I stay silent. No matter what my opinion of my sister-in-law is, Fleur is right; it never made any sense for Willem to pass her over to appoint Thomas CEO, especially if even a scrap of what she just said is true. She’s always been so much better suited for the role than her brother. Why not hand her the reins?
Ask yourself who had the most to gain.
I think of Willem at last Sunday’s supper, his impatience that the insurance company was dragging their feet. His strict orders that Thomas tie himself into knots to ensure Xander’s murder stayed separate from the Cullinan theft in the press, the constant discussion of company business despite his retirement. Willem is still very much in charge, both of the family and the House.
A clueless and distracted CEO would be mighty handy if, say, you never wanted to retire in the first place.
Or if you wanted to sneak contraband diamonds into shipments from Asian labs. Or if you shut your eyes to something that would torpedo your brother’s job as CEO—no. Not just shut your eyes. Fleur is more proactive than that.

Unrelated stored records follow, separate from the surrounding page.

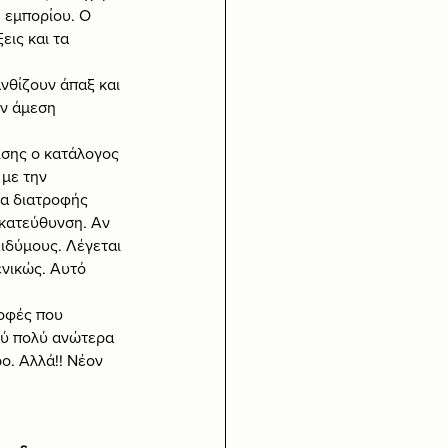
 εμπορίου. Ο 
εις και τα 
ανθίζουν άπαξ και 
ην άμεση 
ίσης ο κατάλογος 
με την 
τα διατροφής 
κατεύθυνση. Αν 
ιδύμους. Λέγεται 
ενικώς. Αυτό 
ροφές που 
λύ πολύ ανώτερα 
ο. Αλλά!! Νέον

Fleur, who wants Thomas’s job more than anything. Who never makes a move without thinking twelve steps ahead. Since when did Fleur ever sit back and play a passive role? Since when was she ever not in control? She wouldn’t just sit back and watch her brother fail. She would help him crash and burn. Fleur, who isn’t above kidnapping a little boy so that her twins would inheriteverything.
“Fleur, what did you do?”
She opens her mouth to answer, but it’s a deeper voice that rips the air.
“Sorry to disturb, ladies, but which one of you has my diamonds?”
Rayna
Willow and Fleur whirl around, and their twin masks of surprise would be comical if there weren’t a loaded gun pointed at my chest. They take in Lars and the weapon in his hand, the way he’s positioned himself so he can cover all of us at the same time. Ingrid and me huddled in our winter coats a few feet away, Willow and Fleur in theirs just beyond. None of us move, but Fleur is the first to recover.
“Who are you? Why are you here?” Her voice is all Prins haughtiness and bravado, her question directed at Lars and Ingrid but not at me. Her eyes brush right over mine and keep going. “This is a private meeting. I’m going to have to ask you to leave.”
Before any of us can answer, Willow’s gaze finds mine across the dusty space. “You got my message.”